__What you need to do__
The material beneath this line should be printed exactly, with its pictures omitted.

__Supplied data__

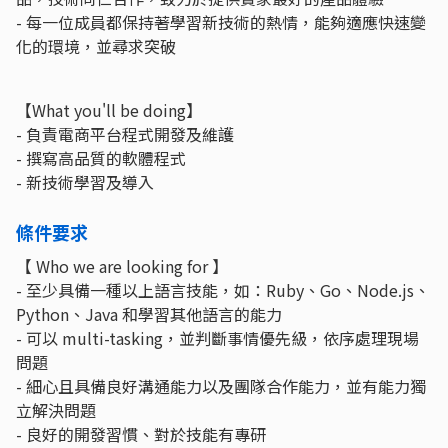
- 每一位成員都保持著學習新技術的熱情，能夠適應快速變
化的環境，並尋求突破
【What you'll be doing】
- 負責電商平台程式開發及維護
- 撰寫高品質的軟體程式
- 新技術學習及導入
條件要求
【 Who we are looking for 】
- 至少具備一種以上語言技能，如：Ruby、Go、Node.js、
Python、Java 和學習其他語言的能力
- 可以 multi-tasking，並判斷事情優先級，依序處理現場
問題
- 細心且具備良好溝通能力以及團隊合作能力，並有能力獨
立解決問題
- 良好的開發習慣、對於技能有專研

__Output of the task__
- 每一位成員都保持著學習新技術的熱情，能夠適應快速變
化的環境，並尋求突破
【What you'll be doing】
- 負責電商平台程式開發及維護
- 撰寫高品質的軟體程式
- 新技術學習及導入
條件要求
【 Who we are looking for 】
- 至少具備一種以上語言技能，如：Ruby、Go、Node.js、
Python、Java 和學習其他語言的能力
- 可以 multi-tasking，並判斷事情優先級，依序處理現場
問題
- 細心且具備良好溝通能力以及團隊合作能力，並有能力獨
立解決問題
- 良好的開發習慣、對於技能有專研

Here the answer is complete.